For blower applications, you almost always need an AC drive (VFD), not a soft starter. Here's why, what it cost me to learn this, and the one exception.
Look, I'm an engineer who handles B2B solar inverter and motor control orders. For the last 4 years, I've been specifying and installing AC drives and soft starters for various systems, from solar tracking pumps to industrial blowers. I've personally made (and documented) 14 significant specification mistakes, totaling roughly $12,400 in wasted budget. The most expensive? Choosing a soft starter for a 15 kW blower motor in a dust collection system. That single error cost $890 in redo plus a 1-week delay on a $3,200 order.
Before I dig into the specifics, here's the short version. Everything I'd read about motor control said soft starters are the budget-friendly option, and AC drives (VFDs) are for premium, speed-control applications. In practice, for blowers, that conventional wisdom is mostly wrong. An AC drive isn't a luxury for blowers; it's often the only way to make the system work efficiently.
Why an AC Drive is Usually Non-Negotiable for Blowers
The fundamental issue is physics. Blowers move air. Air is not a constant load. A soft starter reduces voltage during startup to limit inrush current, but it doesn't control frequency. The motor immediately tries to run at full speed (or close to it) against a massive air column. This leads to two problems:
- Mechanical stress: The sudden torque application can shatter fan blades, stress bearings, and damage ductwork.
- Electrical inefficiency: A blower running at full speed when it only needs 80% flow consumes far more power than a drive running at 80% speed.

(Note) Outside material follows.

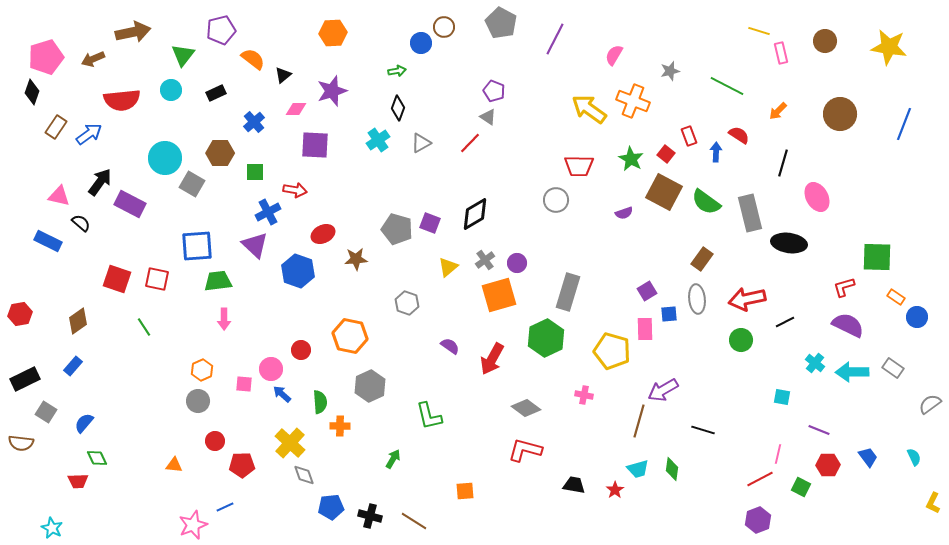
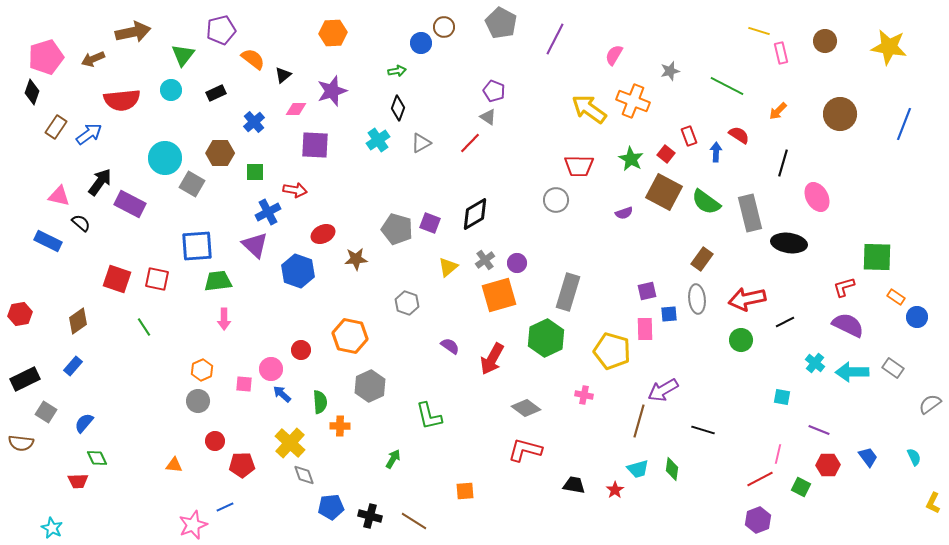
purple square at (647, 291): rotated 18 degrees clockwise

There's a law for this—the Affinity Laws: power is proportional to the cube of the speed. A 20% reduction in speed yields a near 50% reduction in power draw.
"In my first year (2020), I made the classic rookie mistake: I specified a soft starter for a blower because the AC drive price was three times higher. I thought I was saving the client money. The reality? That soft starter cost them about $400 extra in electricity every month because the blower had to run at 100% speed, with a damper throttling the airflow. Total cost of that mistake over two years? Over $9,600 in wasted energy—more than the cost of a premium drive."

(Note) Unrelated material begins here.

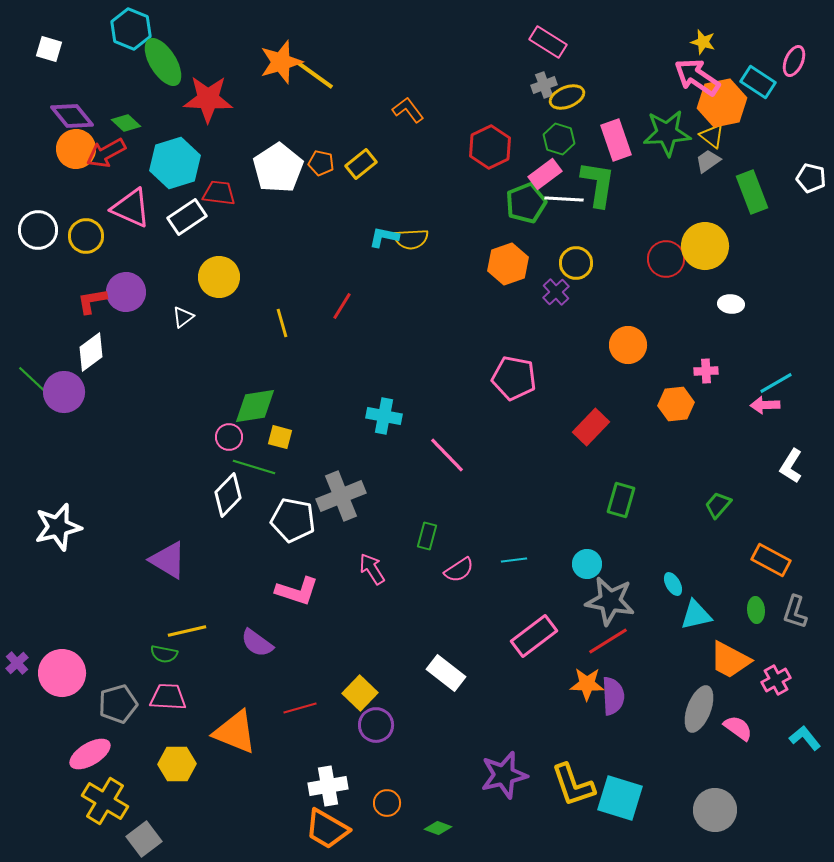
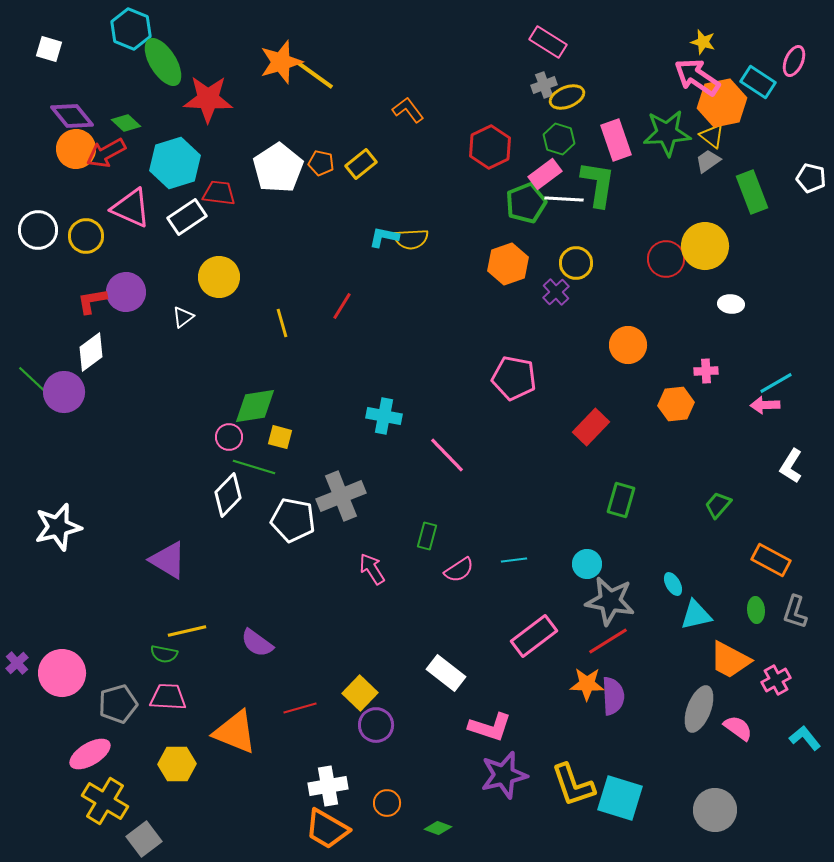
pink L-shape at (297, 591): moved 193 px right, 136 px down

Which brings me to the real, unadvertised benefit of an AC drive for blowers: energy control. It's not about speed; it's about matching power to demand.

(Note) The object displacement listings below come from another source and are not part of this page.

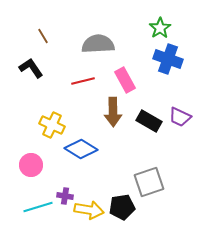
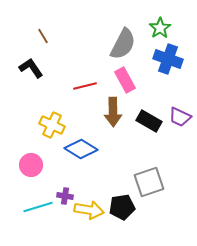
gray semicircle: moved 25 px right; rotated 120 degrees clockwise
red line: moved 2 px right, 5 px down
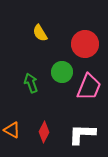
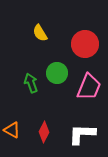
green circle: moved 5 px left, 1 px down
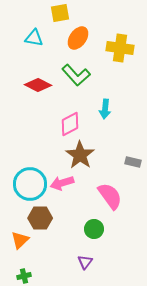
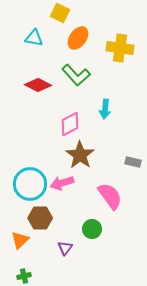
yellow square: rotated 36 degrees clockwise
green circle: moved 2 px left
purple triangle: moved 20 px left, 14 px up
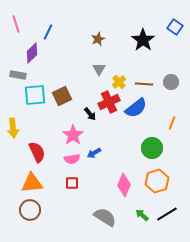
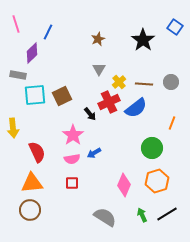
green arrow: rotated 24 degrees clockwise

The $3,200 Mistake That Proves My Point
I knew I should spec a proper VFD for a 25 kW centrifugal blower in a commercial ventilation system, but I thought 'what are the odds a soft starter fails?' Well, the odds caught up with me. The soft starter was cheaper—saved maybe $800 upfront. But on day one of commissioning, the startup current spike tripped the main breaker for the entire plant floor. After resetting it twice, we noticed the blower was vibrating badly. Turns out, the sudden, uncontrolled torque had slightly warped the blower shaft within the first 10 starts. The entire assembly had to be replaced.
That error cost: $890 in redo plus a 1-week delay. The client was furious. That's when I learned that for any blower larger than 10 kW, a soft starter is a gamble. An AC drive, with its controlled acceleration (ramp-up) and deceleration, prevents that.
AC Drive and DC Drive: For Blowers, You Want AC
I sometimes get asked about AC drive and DC drive differences from solar system integrators trying to be clever. For a blower? Stick with AC. While a DC drive can offer excellent torque control, the power infrastructure and maintenance are more complex. For a standard industrial blower, a modern AC frequency converter (VFD) is the industry standard. You get sinusoidal power, simple programming, and compatibility with standard AC induction motors.
When a Soft Starter is the Right Choice
Now for the exception. A soft starter is perfectly fine for blowers that:
- Are under 7.5 kW (10 HP) and have a relatively light startup load (low inertia).
- Always run at 100% speed (e.g., a simple exhaust fan with no variable demand).
- Are on a tight, non-negotiable budget where the upfront AC drive price is a blocker, and energy costs are negligible.
If you fit all three of those conditions, a good electronic soft starter will work. But if you need to adjust airflow, save energy, or protect a critical system, spend the extra money on an AC drive. In my opinion, the extra upfront cost is justified by the first year's energy savings alone.
One more thing on pricing. The AC drive price for a good 10-15 kW unit from a reliable brand (like our inverters for solar, but for motor control) is usually between $400 and $800. A comparable soft starter might be $200 to $400. The software and setup time might add another $150. But that extra $450 upfront saves you from a potential $3,000 repair job down the line. That's a good bet.